Senate Republicans are recommending President Trump issue an executive order to sanction the International Criminal Court for its pursuit of war crimes cases against Israel, after Senate Democrats blocked sanctions legislation absent a bipartisan compromise.

The appeal comes as Israeli Prime Minister Benjamin Netanyahu is set to meet Trump at the White House on Feb. 4. 

Sen. Jim Risch (R-Idaho), chairman of the Senate Foreign Relations Committee, said he has encouraged Trump to issue the executive order and said the president was responsive, but didn’t elaborate. 

“That’s all I want to say at this point. I’m confident that we’ll get it,” Risch told reporters on Capitol Hill on Wednesday, the day after the failed floor vote.

“I would have preferred to have Congress speak on it. But if they won’t help, let’s let Trump do it.” 

The White House did not immediately respond to a request for comment. 

The ICC issued an arrest warrant for Netanyahu and his former Minister of Defense Yoav Gallant last spring on allegations Israel used starvation as a weapon of war during the conflict with Hamas in Gaza.

The U.S. is one of the few countries that Netanyahu can visit without fear of arrest. Countries that are parties to the ICC are compelled to act on arrest warrants from the court.

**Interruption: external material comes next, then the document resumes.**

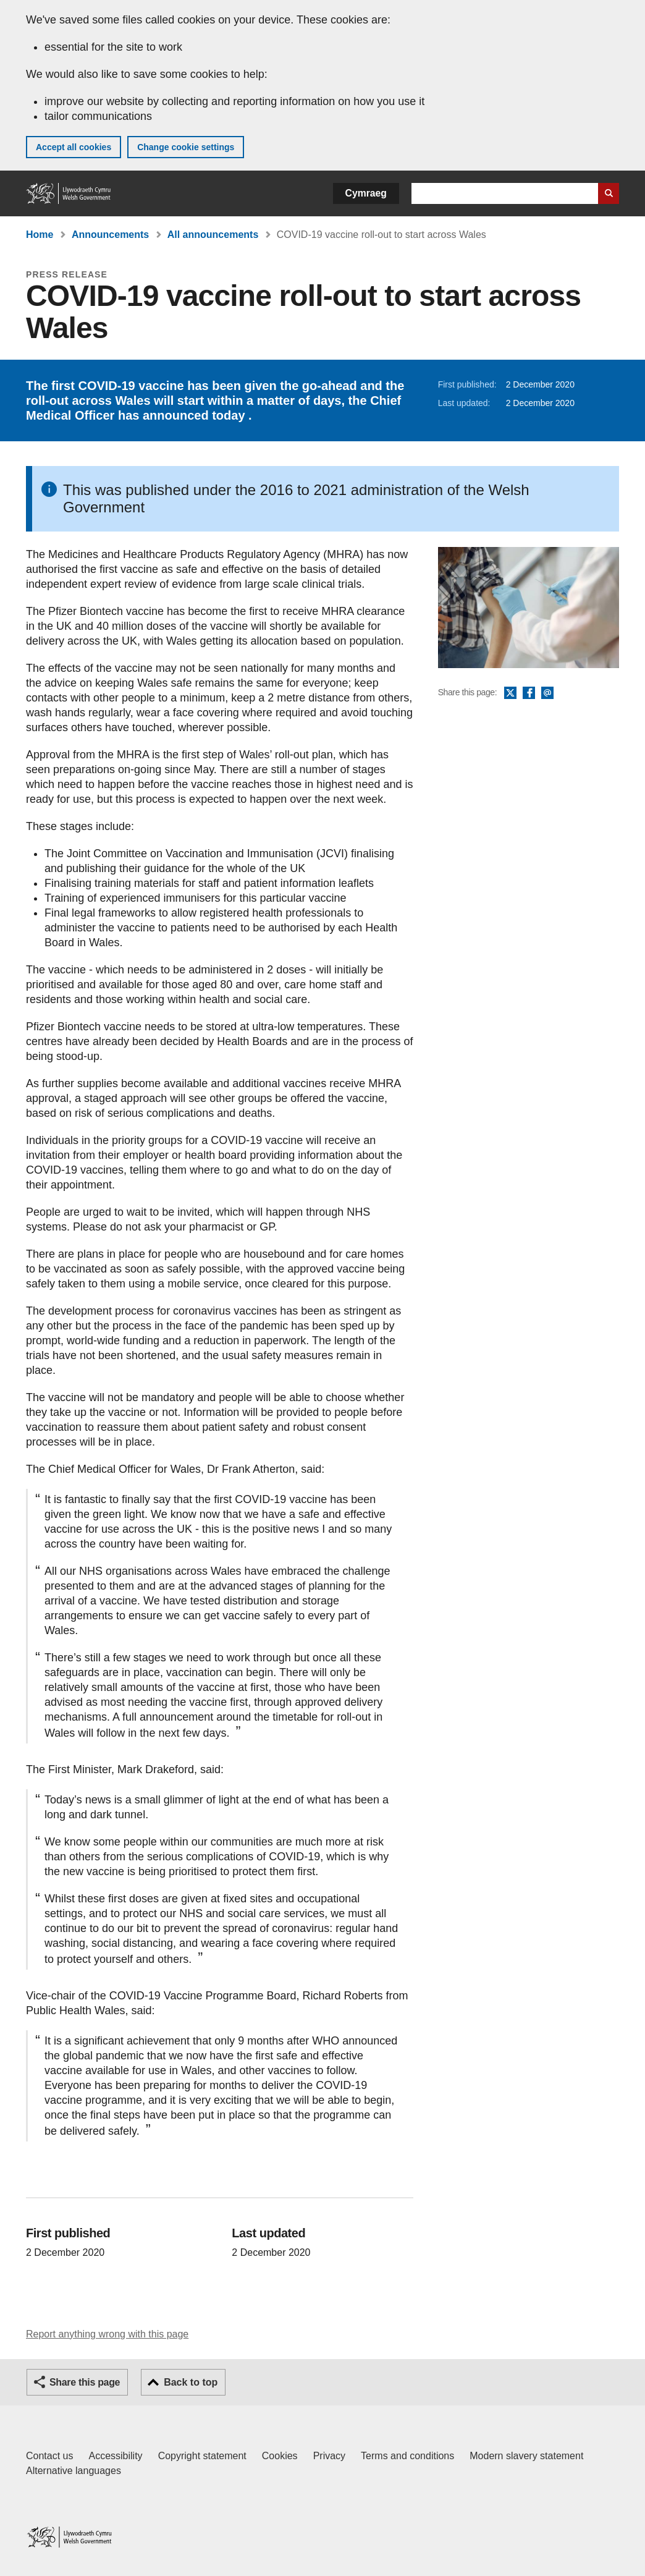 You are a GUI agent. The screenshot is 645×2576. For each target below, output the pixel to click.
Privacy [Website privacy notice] (329, 2456)
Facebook (529, 693)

Presidents from both parties along with a majority of GOP and Democratic lawmakers have criticized the ICC’s arrest warrants as illegitimate because Israel is not a party to the court. They also criticize the court for going after countries that have robust judicial systems to investigate themselves, like the U.S. and Israel. 

Trump issued sanctions on the court during his first term in office over their pursuit of war crimes investigations against U.S. soldiers in Afghanistan. He used “national emergency authorities” in an executive order that criticized the court as overreaching in its investigations of U.S. “allies.” The order did not name Israel. 

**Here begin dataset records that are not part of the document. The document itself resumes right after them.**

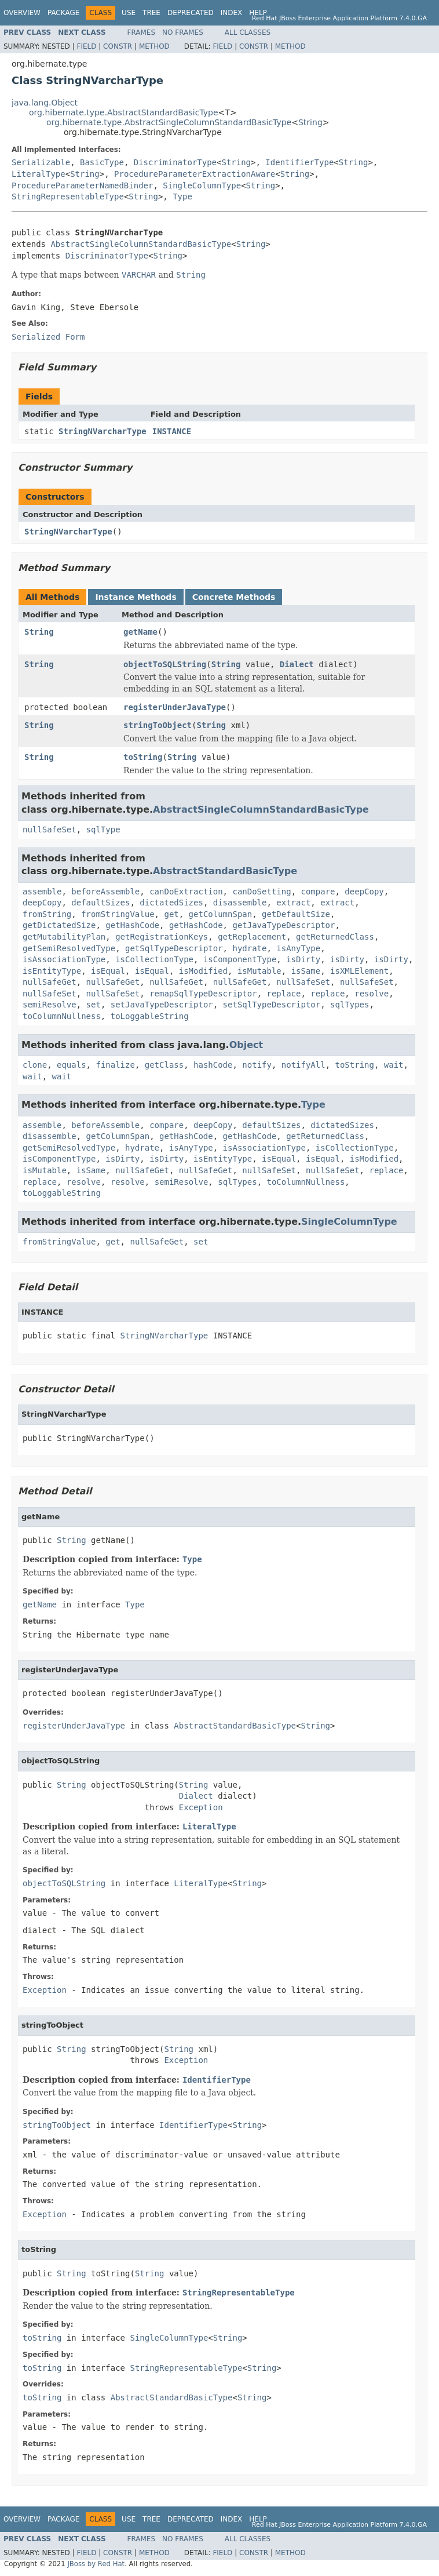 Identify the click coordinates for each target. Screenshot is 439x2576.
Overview (22, 13)
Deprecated (190, 13)
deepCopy (364, 891)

Biden used an executive order to terminate Trump’s national emergency and ICC sanctions when he entered office, and the ICC dropped the Afghan investigations a few months later. 

While Trump revoked Biden’s executive order on day one of his second term, the pathway to impose new sanctions on the ICC is not entirely clear. 

“Without an active investigation into U.S. actions, it is harder for Trump to make the case that the Court’s actions necessitate the declaration of a ‘national emergency’ for the United States,” Tess Bridgeman and Rebecca Hamilton wrote in Just Security, an online security publication. 

Democrats blocked a GOP bill this week to sanction the ICC, but their objection was to the failure to reach a bipartisan compromise, and not the merit of the bill.

“There’s not a whole lot of love lost for the ICC,” said a senior Democratic staffer, criticizing the ICC’s Afghanistan investigation and arrest warrants for Netanyahu and Gallant.

Sen. Jeanne Shaheen (D-N.H.), ranking member of the Senate Foreign Relations Committee, criticized the ICC legislation text as being overly broad, opening up American allies and U.S. businesses that contract with the court to sanctions.

She also sought to impose sanctions that targeted the Israel investigations but preserved Washington’s ability to cooperate over investigations into Russian war crimes in Ukraine, or other global atrocities like the civil war in Sudan.

The senior Democratic staffer said Shaheen was still open to negotiations with Republicans on a way forward, but Risch shot that down. 

“I think at this point, they’ve had their shot, and we negotiated with them. They’ve had their shot. I think next what we need to do is have Trump go back and put the sanctions on just like he did, before Biden took them off. It’s a lot easier route to go.”